Étant concentré sur ses copies, Thomas ne remarqua l'homme qui était passé devant son appartement qui se dirigeait vers la maison des Mattews.
Perturbé par un phrase, il du la relire trois fois avant de comprendre ce que voulais dire son étudiant. À comparer à certains professeurs, Thomas ne se contentait pas de lire seulement les introductions et les plans. Il prit le temps de lire les devoirs du début jusqu'à la fin. Au début de sa correction, Thomas prenait le temps de corriger les fautes d'orthographes, mais il avait vite abandonné car trois stylos y étaient déjà passés. Arriver à la fin de la copie, il relut les notes qu'il avait prit ainsi que les commentaires qu'il avait apposé sur la copie et au stylo rouge, il inscrivit un douze. Ensuite il plaça la copie sur le tas des corriger. Il prit une autre copie et c'est à ce moment qu'il remarque qui devait lui rester à peine une dizaine de copies. Mais ce n'est pas pour autant que sa correction fut terminée. Il devait encore relire et harmoniser les notes de l'ensemble des copies corrigées par ses assistants.

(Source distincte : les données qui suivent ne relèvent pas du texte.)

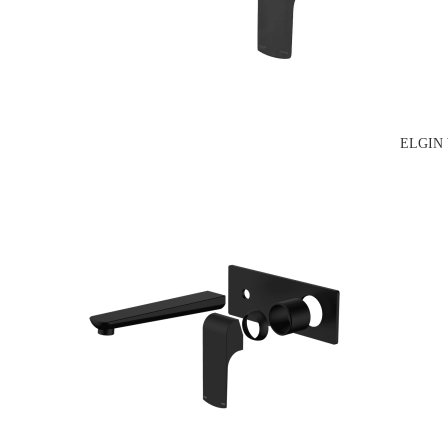
ELGIN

Thomas débuta sa lecture, quand on tapa à la porte. Il se leva et se dirigea vers celle-ci et l'entrouvrit. Quand il découvrit Elisabeth, le jeune professeur souria.
- bonjour, salua la jeune femme.
- j'espère que je ne te dérange pas, demanda-t-elle.
- pas du tout et puis j'avais besoin d'une petite pause, rassura Thomas en lui prenant la main et l'entraînant dans l'appartement. Du pied il referma la porte et invita la jeune femme à s'installer sur le canapé, pendant qu'il allait chercher de quoi se rafraîchir.
- j'ai eu la visite de l'inspecteur Hobbs, commença Elisabeth des que Thomas revint dans le salon, avec un plateau à la main.
Thomas déposa le plateau sur la table servit deux verres de jus d'orange dont un qu'il tendit à la jeune femme. Ensuite il s'installa prés de la jeune femme et l'écouta attentivement.
- il venu me rendre visite pour me donner cela, continua Elisabeth en tendant une feuille à Thomas.
Le jeune homme posa son verre et prit le papier qu'il déplia délicatement.
- c'est la lettre de ma mère, expliqua Elisabeth.
Thomas aller lui rendre mais elle l'interrompit en lui disant :
- j'aimerais que cela soit toi qui me la lise, je veux la partager avec toi.
- tu es sûre, c'est assez personnel, développa Thomas en fixant intensément le visage de la jeune femme.
- j'en suis certaine, répondit celle-ci déterminée.
- si c'est ce que tu veux... je vais le faire.
Elisabeth changea de position pour ce mettre face au jeune homme. Ce dernier parcouru rapidement la lettre puis commença la lecture. Il voulu éviter quelques passages mais Elisabeth le remarqua et l'averti :
- je veux tout savoir...s'il te plait...j'en ait besoin, avait elle dit après quelques hésitations.
Thomas reprit la lecture au début de la lettre. Au fur et à mesure que le jeune homme lisait, les yeux d'Elisabeth s'embuèrent de larmes. Quand Thomas acheva la lettre, elle lui glissa des mains et étreignit Elisabeth qui était en larme. La feuille jaunit tomba à terre. On pouvait découvrir une écriture très soigneuse avec quelques bavures dues aux larmes de Magalie au moment ou elle avait écrit ces quelques lignes.
Thomas caressa les cheveux de la jeune femme et en lui donnant des baisers sur le front ainsi que sur ses douces lèvres.
- merci, remercia Elisabeth en essuyant les larmes qui s'échappaient de ses yeux amandes.